De fonetische transcriptie van "estar de acuerdo" in het Internationaal Fonetisch Alfabet (IPA) is:
/esˈtaɾ ðe aˈkeɾðo/
"Estar de acuerdo" wordt in het Spaans gebruikt om aan te geven dat iemand het eens is met een idee, voorstel of mening. Het is een veelvoorkomende uitdrukking die zowel in gesproken als geschreven Spaans vaak voorkomt, en het gebruik is gelijkmatig verdeeld tussen de beide contexten.
Bijvoorbeeld:
- "Yo estoy de acuerdo con tus planes."
(Ik ben het eens met jouw plannen.)
- "¿Estás de acuerdo con la decisión que tomamos?"
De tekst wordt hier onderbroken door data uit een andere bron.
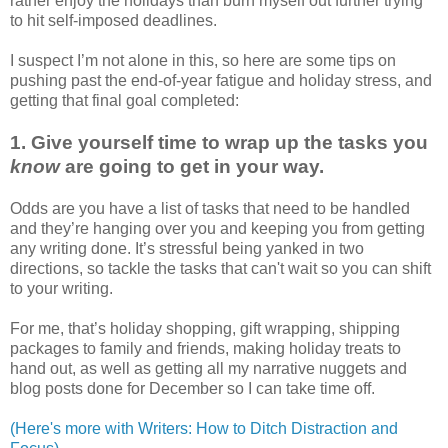
rather enjoy the holidays than burn myself out further trying
to hit self-imposed deadlines.
I suspect I’m not alone in this, so here are some tips on
pushing past the end-of-year fatigue and holiday stress, and
getting that final goal completed:
1. Give yourself time to wrap up the tasks you
know
are going to get in your way.
Odds are you have a list of tasks that need to be handled
and they’re hanging over you and keeping you from getting
any writing done. It’s stressful being yanked in two
directions, so tackle the tasks that can't wait so you can shift
to your writing.
For me, that’s holiday shopping, gift wrapping, shipping
packages to family and friends, making holiday treats to
hand out, as well as getting all my narrative nuggets and
blog posts done for December so I can take time off.
(Here's more with Writers: How to Ditch Distraction and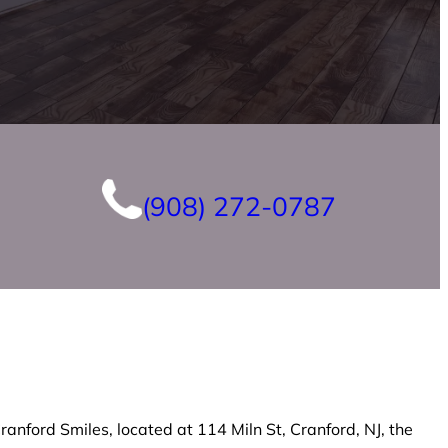
(908) 272-0787
anford Smiles, located at 114 Miln St, Cranford, NJ, the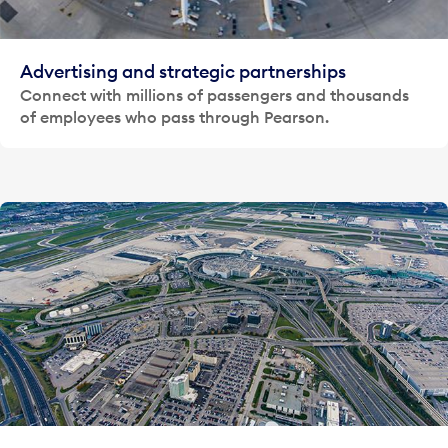
Advertising and strategic partnerships
Connect with millions of passengers and thousands
of employees who pass through Pearson.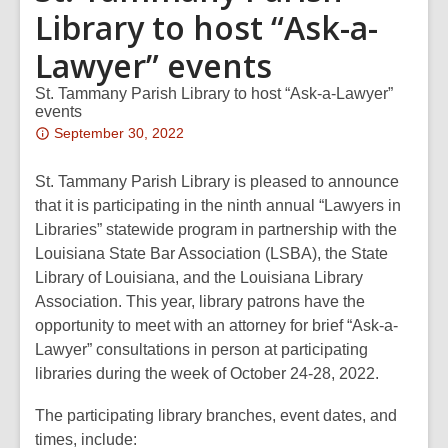
Library to host “Ask-a-
Lawyer” events
St. Tammany Parish Library to host “Ask-a-Lawyer”
events
Attention:
September 30, 2022
This
post
St. Tammany Parish Library is pleased to announce
is
that it is participating in the ninth annual “Lawyers in
over
Libraries” statewide program in partnership with the
2
Louisiana State Bar Association (LSBA), the State
years
Library of Louisiana, and the Louisiana Library
old
Association. This year, library patrons have the
and
opportunity to meet with an attorney for brief “Ask-a-
the
Lawyer” consultations in person at participating
information
libraries during the week of October 24-28, 2022.
may
The participating library branches, event dates, and
be
times, include:
out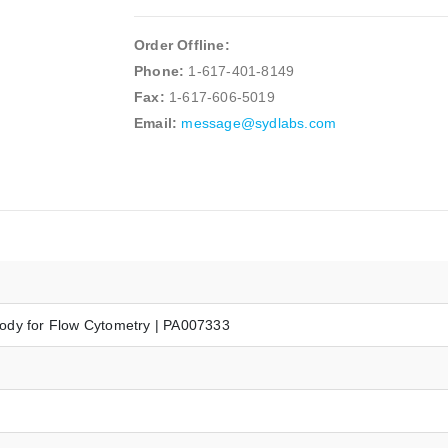
Order Offline:
Phone:
1-617-401-8149
Fax:
1-617-606-5019
Email:
message@sydlabs.com
ody for Flow Cytometry | PA007333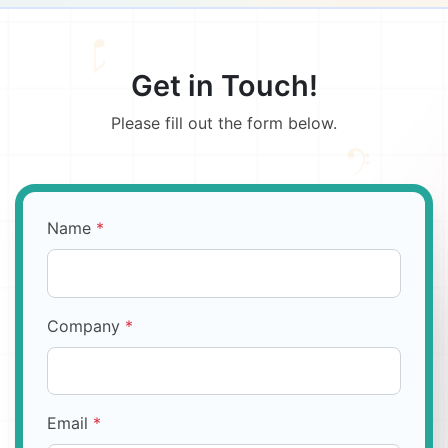
Get in Touch!
Please fill out the form below.
Name
*
Company
*
Email
*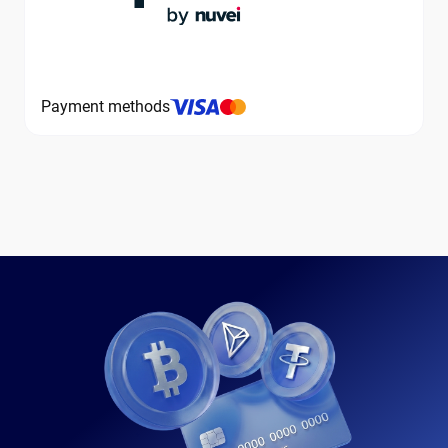
Payment methods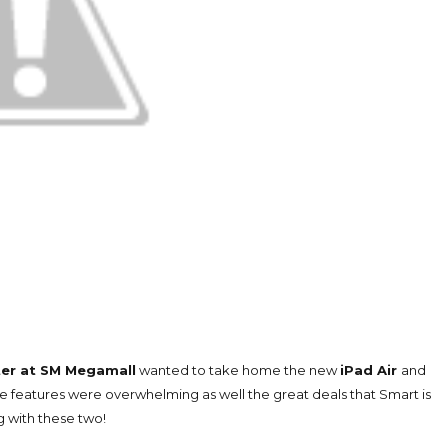
er at SM Megamall
wanted to take home the new
iPad Air
and
features were overwhelming as well the great deals that Smart is
g with these two!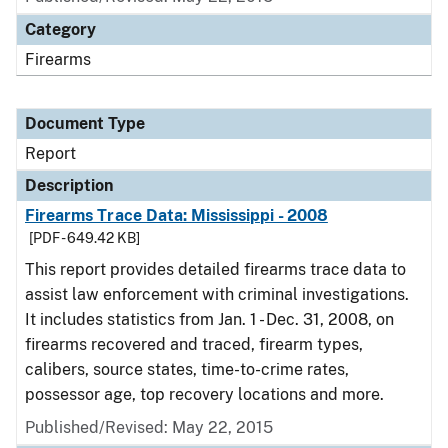
Category
Firearms
Document Type
Report
Description
Firearms Trace Data: Mississippi - 2008
[PDF - 649.42 KB]
This report provides detailed firearms trace data to
assist law enforcement with criminal investigations.
It includes statistics from Jan. 1 - Dec. 31, 2008, on
firearms recovered and traced, firearm types,
calibers, source states, time-to-crime rates,
possessor age, top recovery locations and more.
Published/Revised: May 22, 2015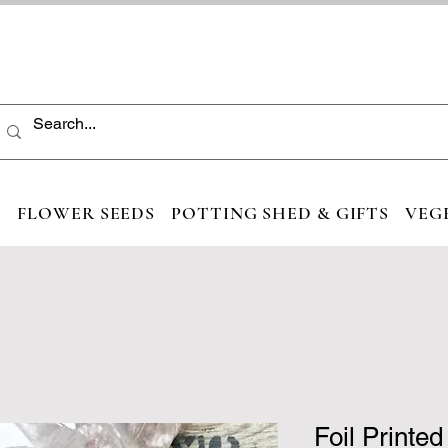
S
FLOWER SEEDS
POTTING SHED & GIFTS
VEG
Foil Printe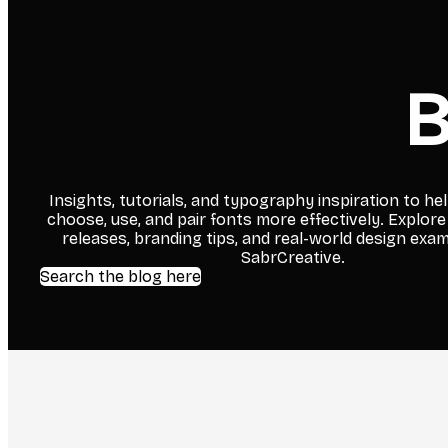
B
Insights, tutorials, and typography inspiration to he
choose, use, and pair fonts more effectively. Explore
releases, branding tips, and real-world design exa
SabrCreative.
Search the blog here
(Ben je het eens met de beslissing die we genomen hebben?)
"Nosotros estamos de acuerdo en que debemos celebrar su cumpleaños."
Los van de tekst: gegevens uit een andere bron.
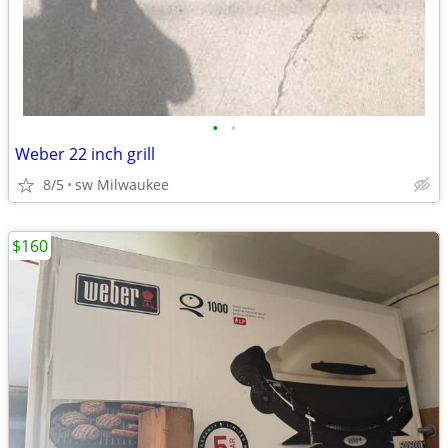
•
•
Weber 22 inch grill
8/5
sw Milwaukee
$160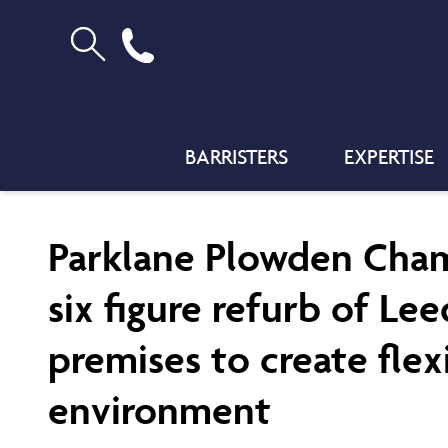
BARRISTERS
EXPERTISE
Parklane Plowden Cha
six figure refurb of Le
premises to create flex
environment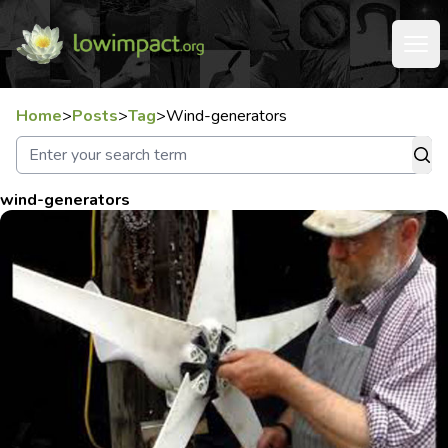
Home
>
Posts
>
Tag
>
Wind-generators
wind-generators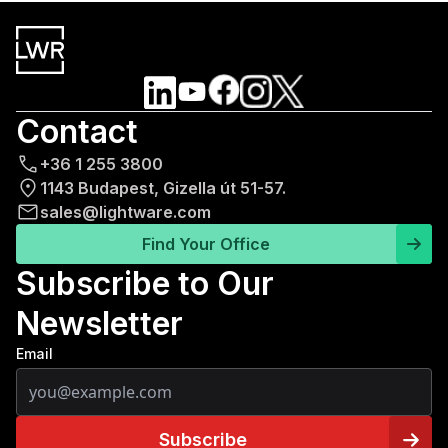
Contact
+36 1 255 3800
1143 Budapest, Gizella út 51-57.
sales@lightware.com
Find Your Office
Subscribe to Our
Newsletter
Email
Subscribe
(Wij zijn het eens dat we zijn verjaardag moeten vieren.)
"Si todos están de acuerdo, podemos continuar con el proyecto."
(Als iedereen het eens is, kunnen we verder gaan met het project.)
"Estar de acuerdo" komt voor in verschillende idiomatische uitdrukkingen, en hier zijn enkele voorbeelden:
"Estar de acuerdo en algo"
(Het eens zijn over iets)
Ejemplo: "Estamos de acuerdo en algo: debemos mejorar nuestra comunicación."
(We zijn het eens over één ding: we moeten onze communicatie verbeteren.)
"No estar de acuerdo"
(Het niet eens zijn)
Ejemplo: "Ella no está de acuerdo con las nuevas reglas."
(Zij is het niet eens met de nieuwe regels.)
"¿Estás de acuerdo con esto?"
(Ben je het hiermee eens?)
Ejemplo: "¿Estás de acuerdo con esto o prefieres otra opción?"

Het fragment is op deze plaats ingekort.